Let’s talk about the new album. What inspired you to cover songs by an obscure band like Crass?
The finished copies of the album have this whole illustrated history of my introduction to Crass and my decision to make the album. I think they wrote some really fantastic songs, and this album represented an opportunity to share these just tremendous gems of songwriting with a broader audience. When I first started, it was a complete bedroom recording, just playing solo, acoustic, lo-fi folk versions of the songs, and they sounded so good in that format that I decided to take it further.
Sweet cover art, too.
I’d made most of my previous albums on as little a budget as possible and sold them for three bucks, but really trying to give people as much as I could for their money with all the original artwork. I was making a good profit on them also! But then once I started making quote “official” albums with Rough Trade, I realized that my little black-and-white artwork would end up costing people the same as fancy packaging would have in the end, so it might have just seemed like I was ripping people off. I decided that for once I’d take full advantage, so I really went to town.
Did you grow up in a really artsy household?
Both of my parents are very into the sixties political-folkie thing, but neither of them are artists. The biggest influence in terms of that was probably my Uncle Victor, who’s a political rapper who goes by the name Uncle Louie. People totally go nuts for his stuff. Pete Seeger said he was a genius.
Critics and musicians love you, too — is it frustrating to still be playing tiny venues?
Well, you know, whenever we play those venues there are like 10,000 people lining up around the block, but we really prefer playing for an audience of 42. No, but honestly, people — especially in the music industry — seem to think that if you’re not playing huge venues, then you’re not successful, but there is this complete middle ground. I’ve got an apartment to live in, and I’m able to eat, make my comic books, and make my music. I’m doing fine.
You were born and raised on the Lower East Side. Any changes to the neighborhood you found particularly egregious?
Oh, absolutely — the closing of Tompkins Square Park. Of course now the neighborhood’s been completely yuppie gentrified, but when that transition happened, it was a really violent one. When I was young, someone might mug you or take your walkman, or you’d be playing video games on St.
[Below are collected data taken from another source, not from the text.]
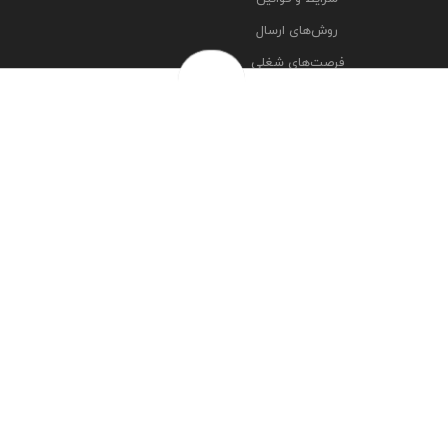
روش‌های ارسال
فرصت‌های شغلی
خرج سکه ها
پرسش‌های متداول
درباره ما
تماس با ما
مشاهده آدرس شعبه ها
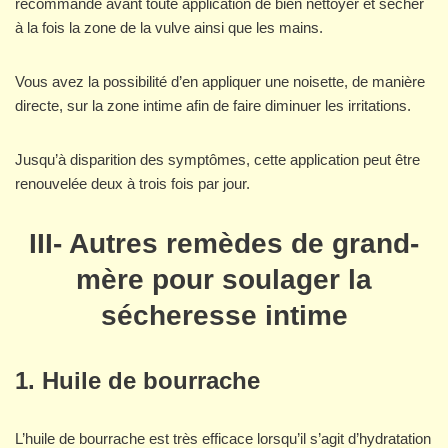
recommandé avant toute application de bien nettoyer et sécher
à la fois la zone de la vulve ainsi que les mains.
Vous avez la possibilité d’en appliquer une noisette, de manière
directe, sur la zone intime afin de faire diminuer les irritations.
Jusqu’à disparition des symptômes, cette application peut être
renouvelée deux à trois fois par jour.
III-
Autres remèdes de grand-
mère pour soulager la
sécheresse intime
1. Huile de bourrache
L’huile de bourrache est très efficace lorsqu’il s’agit d’hydratation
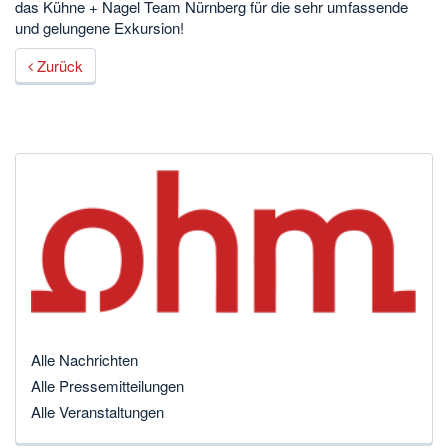
das Kühne + Nagel Team Nürnberg für die sehr umfassende
und gelungene Exkursion!
Zurück
Alle Nachrichten
Alle Pressemitteilungen
Alle Veranstaltungen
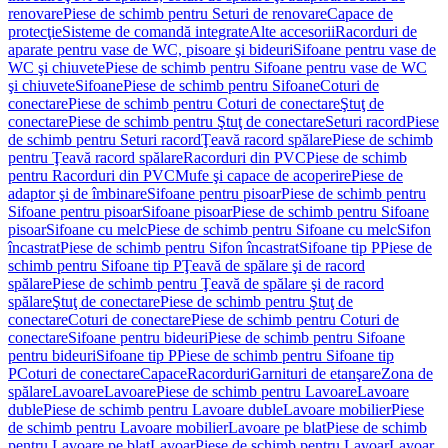
renovare
Piese de schimb pentru Seturi de renovare
Capace de
protecţie
Sisteme de comandă integrate
Alte accesorii
Racorduri de
aparate pentru vase de WC, pisoare şi bideuri
Sifoane pentru vase de
WC şi chiuvete
Piese de schimb pentru Sifoane pentru vase de WC
şi chiuvete
Sifoane
Piese de schimb pentru Sifoane
Coturi de
conectare
Piese de schimb pentru Coturi de conectare
Ştuţ de
conectare
Piese de schimb pentru Ştuţ de conectare
Seturi racord
Piese
de schimb pentru Seturi racord
Ţeavă racord spălare
Piese de schimb
pentru Ţeavă racord spălare
Racorduri din PVC
Piese de schimb
pentru Racorduri din PVC
Mufe şi capace de acoperire
Piese de
adaptor şi de îmbinare
Sifoane pentru pisoar
Piese de schimb pentru
Sifoane pentru pisoar
Sifoane pisoar
Piese de schimb pentru Sifoane
pisoar
Sifoane cu melc
Piese de schimb pentru Sifoane cu melc
Sifon
încastrat
Piese de schimb pentru Sifon încastrat
Sifoane tip P
Piese de
schimb pentru Sifoane tip P
Ţeavă de spălare şi de racord
spălare
Piese de schimb pentru Ţeavă de spălare şi de racord
spălare
Ştuţ de conectare
Piese de schimb pentru Ştuţ de
conectare
Coturi de conectare
Piese de schimb pentru Coturi de
conectare
Sifoane pentru bideuri
Piese de schimb pentru Sifoane
pentru bideuri
Sifoane tip P
Piese de schimb pentru Sifoane tip
P
Coturi de conectare
Capace
Racorduri
Garnituri de etanşare
Zona de
spălare
Lavoare
Lavoare
Piese de schimb pentru Lavoare
Lavoare
duble
Piese de schimb pentru Lavoare duble
Lavoare mobilier
Piese
de schimb pentru Lavoare mobilier
Lavoare pe blat
Piese de schimb
pentru Lavoare pe blat
Lavoar
Piese de schimb pentru Lavoar
Lavoar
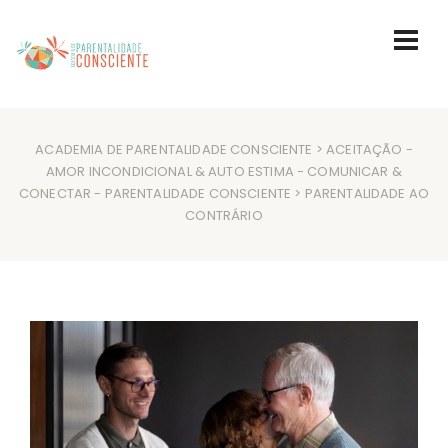
ACADEMIA DE PARENTALIDADE CONSCIENTE
>
ACEITAÇÃO
-
AMOR INCONDICIONAL & AUTO ESTIMA
-
COMUNICAR &
CONECTAR
-
PARENTALIDADE CONSCIENTE
> PARENTALIDADE AO
CONTRÁRIO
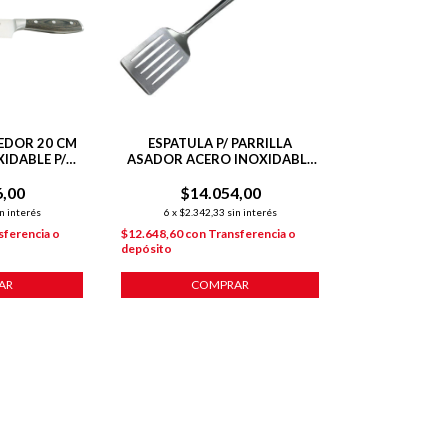
EDOR 20 CM
ESPATULA P/ PARRILLA
IDABLE P/
ASADOR ACERO INOXIDABLE
LA
44 CM
6,00
$14.054,00
n interés
6
x
$2.342,33
sin interés
sferencia o
$12.648,60
con
Transferencia o
depósito
AR
COMPRAR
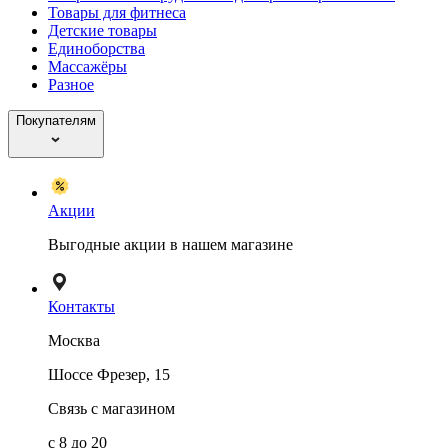
Товары для фитнеса
Детские товары
Единоборства
Массажёры
Разное
Покупателям
Акции
Выгодные акции в нашем магазине
Контакты
Москва
Шоссе Фрезер, 15
Связь с магазином
с 8 до 20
Marks Place and someone would walk in and shove you off, so there was that element. But the neighborhood had a very neighborly feeling. You knew everyone on the block, and tons of people had permanent homes in that park. There was a band shell where they put on shows each week, a soup kitchen; it was just a nice little place they’d made for themselves. Then the police and the mayor’s office crack down, impose a curfew on the park, kick everyone out, and there’s riots on the streets! Plus, all the people who’d been living in the park just dispersed across the street to our doorways. Nobody in the neighborhood could believe it. It was totally outrageous.
And sad…
Yeah, but I’m sure it was sad for the Native Americans in the first place when they got kicked out. There are all these waves of human history flowing through different places; it just kind of sucks when you’re the one getting uprooted.